Majority of domestic flights have surcharge

ByABC News
October 27, 2008, 11:01 PM

— -- Nearly 60% of domestic fares have a fuel surcharge, according to FareCompare.com's analysis of about 418,000 fares.

U.S. airlines' fuel surcharges range from $10 to $260 round trip. The most common surcharge is $170, which is part of more than 127,500 fares.

Airlines recently reduced some of the highest surcharges on expensive domestic tickets but not surcharges on most discount coach tickets used by vacationers and leisure travelers, says Rick Seaney, CEO of Fare.Compare.com.

Southwest Airlines has no fuel surcharges. On routes where it or another discount airline flies, competitors often have no, or minimal, fuel surcharges, Seaney says.

FareCompare.com also analyzed 10 airlines' airfares for about 1,200 domestic routes and found that six carriers' average fuel surcharge had dropped as much as 10% from Sept. 22 to Oct. 22.

American Airlines' average fuel surcharge dropped the most 25%. AirTran reduced its average fuel surcharge by 16%, and US Airways by 11%.

"Averages can be misleading," Seaney says. "The fuel surcharge for low- and medium-priced tickets stayed the same."

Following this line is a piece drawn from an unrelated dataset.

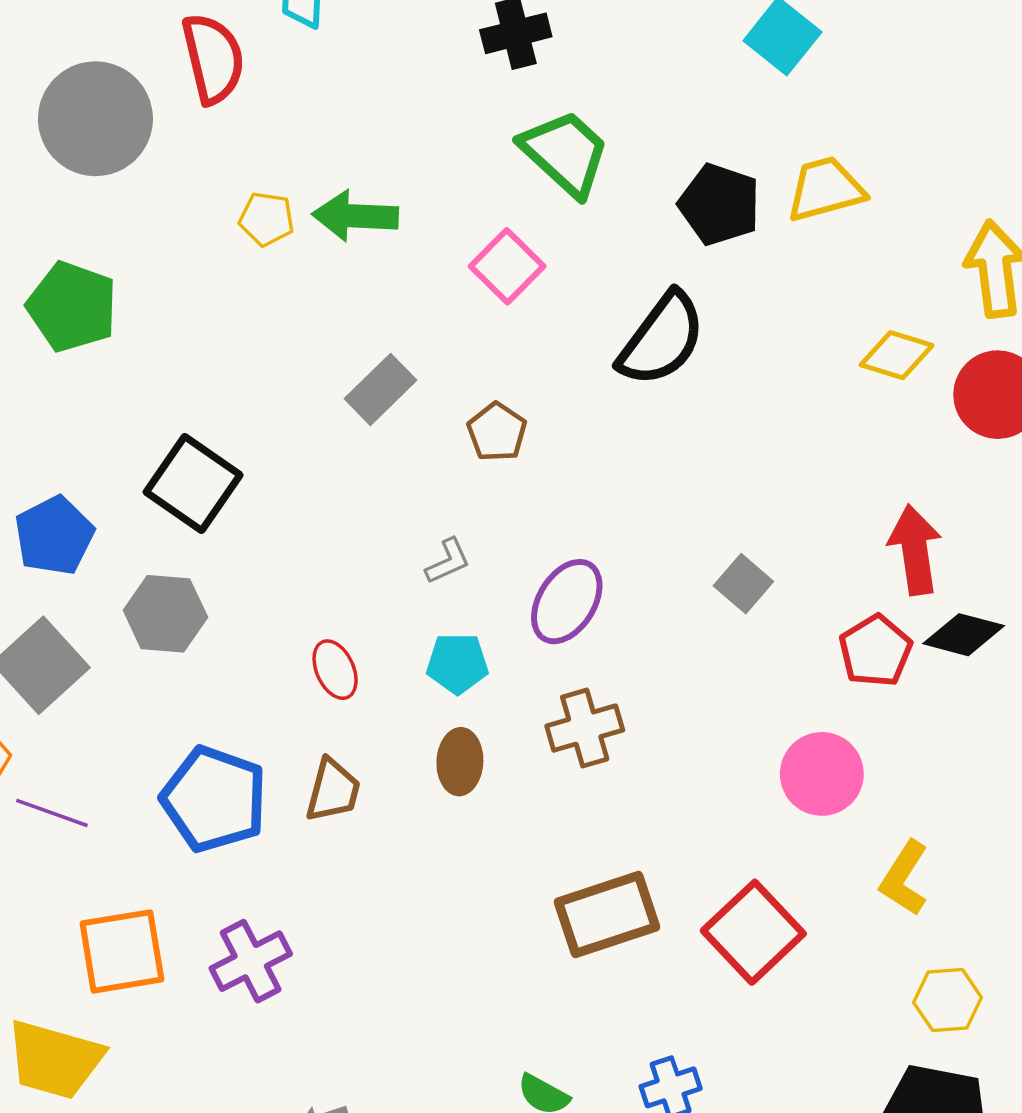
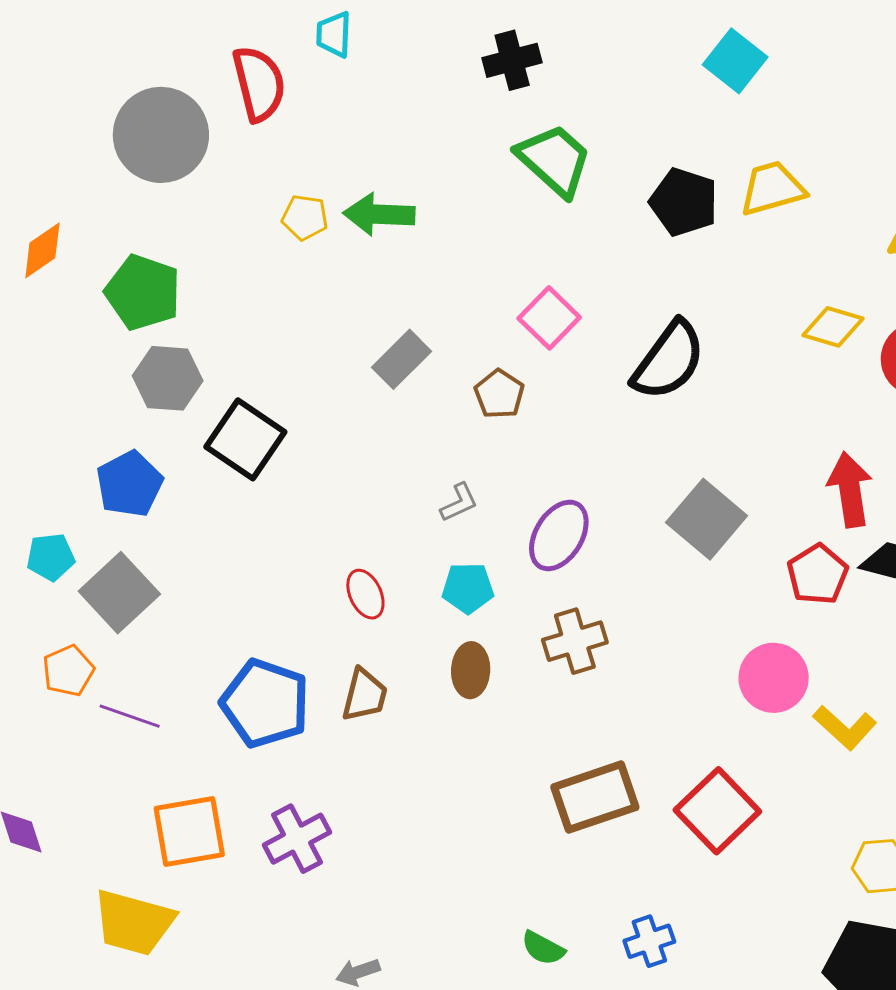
pink square: (507, 266) -> (549, 318), moved
black semicircle: (662, 339) -> (669, 361), moved
gray square: (743, 584) -> (707, 519), size x1.6
gray hexagon: (165, 614) -> (168, 378), moved
yellow L-shape: (904, 878) -> (845, 728), moved, turned -80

On American's higher-price tickets between Dallas and New York, for example, six fares last month had a round-trip fuel surcharge of $200, and 12 fares had a $170 surcharge, according to FareCompare.com. The highest surcharge on the routes this month was $170 for 16 higher-price fares.

On other routes, "fuel surcharges aren't coming down in proportion to jet fuel prices, because airlines don't have to do it yet," Seaney says. "Planes are full enough. There hasn't been enough of a decline in passenger demand to force the surcharge to come down."